When the trendy transgenders are tired of being the opposite sex, they can take off their funny clothes and call it a day. James doesn’t have that option. His condition is the same no matter what clothes he wears. In public, James will use male bathroom facilities, though he must use a stall since he has no external genitalia. This is his reality, no matter how he “feels.”
James recently accepted a job 1,700 miles away from his parents. It’s always hard to see one’s child fly the coop, but in this case it’s a chance for James to make a fresh start with a new name, gender and identity among people unfamiliar with his biological history.
We’re all dealt a different hand in life. It’s what we do with the cards we’re given that is a person’s true measure.

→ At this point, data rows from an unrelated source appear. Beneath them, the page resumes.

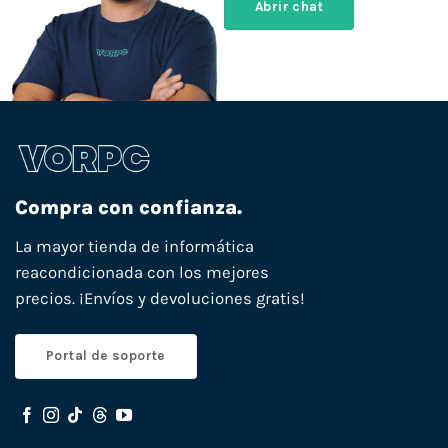
Abrir chat
Compra con confianza.
La mayor tienda de informática
reacondicionada con los mejores
precios. ¡Envíos y devoluciones gratis!
Portal de soporte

“It has been a beautiful growing process this past year,” wrote Linda. “I watched my child struggle with issues most of us will never face. I’ve seen him grow comfortable in his own skin and his confidence level rise with every situation he either overcame or accepted. The Serenity Prayer has become our family’s mantra. If something comes up, we ask one another, ‘Can I change it?’ If the answer is ‘no,’ then the only other option is to accept it as part of God’s plan. We know there were lessons for us to learn and we’ve done our best to handle a rare medical ‘monkey wrench.'”
During this transition, Jane and Linda attended a parent-child transgender support group. Interestingly, Linda said the parents were often the militant in-your-face ones, not the kids themselves. “If someone is identifying as male or female, they don’t make a big deal about it. There’s no drama,” said Linda. “They just want to quietly live their lives. Those who make the drama are the activists, and they’re not the true transgenders. Unfortunately they’re the ones making the news. The real pity is with the current trendy mass hysteria, the true transgenders get buried and misunderstood.”
In this time of absolute liberal lunacy around transgenderism – when research fellows call for giving puberty blockers to little children who are temporarily confused – it’s almost a relief when a “normal” transgender appears on the scene, deals with his/her issues, makes a decision and gets on with life without feeling the need to get into everyone’s faces about it.
“Don’t judge my son,” says his mother softly, “until you’ve walked a mile in his shoes.”
Something to keep in mind as we congratulate James into his new life.